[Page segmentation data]
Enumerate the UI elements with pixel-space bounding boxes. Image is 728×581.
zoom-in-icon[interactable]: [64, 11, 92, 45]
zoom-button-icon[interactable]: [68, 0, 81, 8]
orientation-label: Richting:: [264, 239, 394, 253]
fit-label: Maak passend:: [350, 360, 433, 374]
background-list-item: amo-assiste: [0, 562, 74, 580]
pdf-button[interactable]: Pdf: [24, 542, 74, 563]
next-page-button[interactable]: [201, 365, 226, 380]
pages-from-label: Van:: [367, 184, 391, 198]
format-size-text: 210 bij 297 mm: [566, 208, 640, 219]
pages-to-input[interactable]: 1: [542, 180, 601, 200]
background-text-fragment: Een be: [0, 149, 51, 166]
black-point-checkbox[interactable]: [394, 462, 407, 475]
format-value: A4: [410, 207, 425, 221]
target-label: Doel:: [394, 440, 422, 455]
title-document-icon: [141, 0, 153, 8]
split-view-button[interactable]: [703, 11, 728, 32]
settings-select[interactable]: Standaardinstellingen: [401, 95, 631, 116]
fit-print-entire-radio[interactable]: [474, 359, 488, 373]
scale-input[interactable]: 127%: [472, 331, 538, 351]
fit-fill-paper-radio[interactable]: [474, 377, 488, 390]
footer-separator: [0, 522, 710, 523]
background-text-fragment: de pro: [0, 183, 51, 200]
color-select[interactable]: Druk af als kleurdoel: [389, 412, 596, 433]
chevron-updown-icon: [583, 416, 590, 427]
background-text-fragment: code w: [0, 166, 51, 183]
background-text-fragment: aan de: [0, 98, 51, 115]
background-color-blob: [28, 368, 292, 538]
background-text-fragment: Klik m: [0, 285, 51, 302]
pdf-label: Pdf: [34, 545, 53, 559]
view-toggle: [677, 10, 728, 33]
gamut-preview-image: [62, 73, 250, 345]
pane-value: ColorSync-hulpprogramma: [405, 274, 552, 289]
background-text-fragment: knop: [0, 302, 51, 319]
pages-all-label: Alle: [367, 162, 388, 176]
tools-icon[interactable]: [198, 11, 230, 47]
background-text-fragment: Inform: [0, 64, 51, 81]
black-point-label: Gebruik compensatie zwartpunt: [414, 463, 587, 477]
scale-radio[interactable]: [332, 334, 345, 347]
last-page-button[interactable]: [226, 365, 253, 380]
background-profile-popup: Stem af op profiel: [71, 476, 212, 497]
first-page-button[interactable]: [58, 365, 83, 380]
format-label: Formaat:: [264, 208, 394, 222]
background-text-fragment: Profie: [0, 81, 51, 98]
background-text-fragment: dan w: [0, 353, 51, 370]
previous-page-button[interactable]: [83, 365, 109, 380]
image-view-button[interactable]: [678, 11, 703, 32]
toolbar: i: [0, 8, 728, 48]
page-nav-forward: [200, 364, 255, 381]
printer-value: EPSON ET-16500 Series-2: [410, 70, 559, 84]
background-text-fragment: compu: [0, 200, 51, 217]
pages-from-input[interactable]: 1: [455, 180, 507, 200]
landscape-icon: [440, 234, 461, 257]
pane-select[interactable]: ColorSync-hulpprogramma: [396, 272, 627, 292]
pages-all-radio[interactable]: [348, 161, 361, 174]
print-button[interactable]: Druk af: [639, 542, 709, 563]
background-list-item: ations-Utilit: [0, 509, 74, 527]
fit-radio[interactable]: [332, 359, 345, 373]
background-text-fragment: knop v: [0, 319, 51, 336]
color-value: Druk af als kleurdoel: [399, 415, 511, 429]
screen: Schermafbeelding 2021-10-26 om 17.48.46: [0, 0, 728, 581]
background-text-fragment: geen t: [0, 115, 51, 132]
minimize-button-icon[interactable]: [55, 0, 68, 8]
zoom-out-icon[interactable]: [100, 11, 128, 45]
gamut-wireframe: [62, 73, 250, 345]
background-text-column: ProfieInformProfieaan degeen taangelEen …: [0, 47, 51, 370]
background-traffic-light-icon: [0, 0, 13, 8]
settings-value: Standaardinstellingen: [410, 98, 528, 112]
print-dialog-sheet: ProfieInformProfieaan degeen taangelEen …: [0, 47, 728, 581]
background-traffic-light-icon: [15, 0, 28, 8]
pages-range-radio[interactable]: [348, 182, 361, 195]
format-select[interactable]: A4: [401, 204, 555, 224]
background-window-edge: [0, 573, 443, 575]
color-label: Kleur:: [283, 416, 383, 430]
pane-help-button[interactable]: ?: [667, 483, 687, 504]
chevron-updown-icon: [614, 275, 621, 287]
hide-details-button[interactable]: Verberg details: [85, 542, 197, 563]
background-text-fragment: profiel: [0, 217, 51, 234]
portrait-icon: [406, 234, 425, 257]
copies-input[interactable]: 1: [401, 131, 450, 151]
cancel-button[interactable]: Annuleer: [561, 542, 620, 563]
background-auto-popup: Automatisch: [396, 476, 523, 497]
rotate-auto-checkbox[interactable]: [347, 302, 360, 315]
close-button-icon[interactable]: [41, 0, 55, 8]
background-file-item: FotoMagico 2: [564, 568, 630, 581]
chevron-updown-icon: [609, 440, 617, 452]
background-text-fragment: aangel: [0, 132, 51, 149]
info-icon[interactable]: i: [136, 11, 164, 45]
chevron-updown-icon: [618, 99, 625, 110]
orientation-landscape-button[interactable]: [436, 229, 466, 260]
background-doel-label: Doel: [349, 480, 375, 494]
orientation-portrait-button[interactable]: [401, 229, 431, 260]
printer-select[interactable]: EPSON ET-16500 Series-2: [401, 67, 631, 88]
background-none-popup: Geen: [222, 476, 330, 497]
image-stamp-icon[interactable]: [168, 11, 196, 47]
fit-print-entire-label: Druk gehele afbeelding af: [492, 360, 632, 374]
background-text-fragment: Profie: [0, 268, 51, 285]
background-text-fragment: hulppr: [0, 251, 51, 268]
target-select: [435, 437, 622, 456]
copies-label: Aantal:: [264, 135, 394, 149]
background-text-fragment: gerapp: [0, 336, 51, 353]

## [WHAT THE TASK REQUIRES]
Recopy the entries above exactly, with every line included.

## [RESULT]
Enumerate the UI elements with pixel-space bounding boxes. Image is 728×581.
zoom-in-icon[interactable]: [64, 11, 92, 45]
zoom-button-icon[interactable]: [68, 0, 81, 8]
orientation-label: Richting:: [264, 239, 394, 253]
fit-label: Maak passend:: [350, 360, 433, 374]
background-list-item: amo-assiste: [0, 562, 74, 580]
pdf-button[interactable]: Pdf: [24, 542, 74, 563]
next-page-button[interactable]: [201, 365, 226, 380]
pages-from-label: Van:: [367, 184, 391, 198]
format-size-text: 210 bij 297 mm: [566, 208, 640, 219]
pages-to-input[interactable]: 1: [542, 180, 601, 200]
background-text-fragment: Een be: [0, 149, 51, 166]
black-point-checkbox[interactable]: [394, 462, 407, 475]
format-value: A4: [410, 207, 425, 221]
target-label: Doel:: [394, 440, 422, 455]
title-document-icon: [141, 0, 153, 8]
split-view-button[interactable]: [703, 11, 728, 32]
settings-select[interactable]: Standaardinstellingen: [401, 95, 631, 116]
fit-print-entire-radio[interactable]: [474, 359, 488, 373]
scale-input[interactable]: 127%: [472, 331, 538, 351]
fit-fill-paper-radio[interactable]: [474, 377, 488, 390]
footer-separator: [0, 522, 710, 523]
background-text-fragment: de pro: [0, 183, 51, 200]
color-select[interactable]: Druk af als kleurdoel: [389, 412, 596, 433]
chevron-updown-icon: [583, 416, 590, 427]
background-text-fragment: code w: [0, 166, 51, 183]
background-text-fragment: aan de: [0, 98, 51, 115]
background-color-blob: [28, 368, 292, 538]
background-text-fragment: Klik m: [0, 285, 51, 302]
pdf-label: Pdf: [34, 545, 53, 559]
view-toggle: [677, 10, 728, 33]
gamut-preview-image: [62, 73, 250, 345]
pane-value: ColorSync-hulpprogramma: [405, 274, 552, 289]
background-text-fragment: knop: [0, 302, 51, 319]
pages-all-label: Alle: [367, 162, 388, 176]
tools-icon[interactable]: [198, 11, 230, 47]
background-text-fragment: Inform: [0, 64, 51, 81]
black-point-label: Gebruik compensatie zwartpunt: [414, 463, 587, 477]
scale-radio[interactable]: [332, 334, 345, 347]
last-page-button[interactable]: [226, 365, 253, 380]
background-profile-popup: Stem af op profiel: [71, 476, 212, 497]
first-page-button[interactable]: [58, 365, 83, 380]
format-label: Formaat:: [264, 208, 394, 222]
background-text-fragment: Profie: [0, 81, 51, 98]
background-text-fragment: dan w: [0, 353, 51, 370]
previous-page-button[interactable]: [83, 365, 109, 380]
image-view-button[interactable]: [678, 11, 703, 32]
toolbar: i: [0, 8, 728, 48]
page-nav-forward: [200, 364, 255, 381]
printer-value: EPSON ET-16500 Series-2: [410, 70, 559, 84]
background-text-fragment: compu: [0, 200, 51, 217]
pages-from-input[interactable]: 1: [455, 180, 507, 200]
landscape-icon: [440, 234, 461, 257]
pane-select[interactable]: ColorSync-hulpprogramma: [396, 272, 627, 292]
pages-all-radio[interactable]: [348, 161, 361, 174]
print-button[interactable]: Druk af: [639, 542, 709, 563]
background-list-item: ations-Utilit: [0, 509, 74, 527]
fit-radio[interactable]: [332, 359, 345, 373]
background-text-fragment: knop v: [0, 319, 51, 336]
color-value: Druk af als kleurdoel: [399, 415, 511, 429]
screen: Schermafbeelding 2021-10-26 om 17.48.46: [0, 0, 728, 581]
background-text-fragment: geen t: [0, 115, 51, 132]
minimize-button-icon[interactable]: [55, 0, 68, 8]
zoom-out-icon[interactable]: [100, 11, 128, 45]
gamut-wireframe: [62, 73, 250, 345]
background-text-column: ProfieInformProfieaan degeen taangelEen …: [0, 47, 51, 370]
background-traffic-light-icon: [0, 0, 13, 8]
settings-value: Standaardinstellingen: [410, 98, 528, 112]
print-dialog-sheet: ProfieInformProfieaan degeen taangelEen …: [0, 47, 728, 581]
background-traffic-light-icon: [15, 0, 28, 8]
pages-range-radio[interactable]: [348, 182, 361, 195]
format-select[interactable]: A4: [401, 204, 555, 224]
background-window-edge: [0, 573, 443, 575]
color-label: Kleur:: [283, 416, 383, 430]
pane-help-button[interactable]: ?: [667, 483, 687, 504]
chevron-updown-icon: [614, 275, 621, 287]
hide-details-button[interactable]: Verberg details: [85, 542, 197, 563]
background-text-fragment: profiel: [0, 217, 51, 234]
portrait-icon: [406, 234, 425, 257]
copies-input[interactable]: 1: [401, 131, 450, 151]
cancel-button[interactable]: Annuleer: [561, 542, 620, 563]
background-auto-popup: Automatisch: [396, 476, 523, 497]
rotate-auto-checkbox[interactable]: [347, 302, 360, 315]
close-button-icon[interactable]: [41, 0, 55, 8]
background-file-item: FotoMagico 2: [564, 568, 630, 581]
chevron-updown-icon: [609, 440, 617, 452]
background-text-fragment: aangel: [0, 132, 51, 149]
info-icon[interactable]: i: [136, 11, 164, 45]
chevron-updown-icon: [618, 99, 625, 110]
orientation-landscape-button[interactable]: [436, 229, 466, 260]
background-doel-label: Doel: [349, 480, 375, 494]
orientation-portrait-button[interactable]: [401, 229, 431, 260]
printer-select[interactable]: EPSON ET-16500 Series-2: [401, 67, 631, 88]
background-none-popup: Geen: [222, 476, 330, 497]
image-stamp-icon[interactable]: [168, 11, 196, 47]
fit-print-entire-label: Druk gehele afbeelding af: [492, 360, 632, 374]
background-text-fragment: Profie: [0, 268, 51, 285]
background-text-fragment: hulppr: [0, 251, 51, 268]
target-select: [435, 437, 622, 456]
copies-label: Aantal:: [264, 135, 394, 149]
background-text-fragment: gerapp: [0, 336, 51, 353]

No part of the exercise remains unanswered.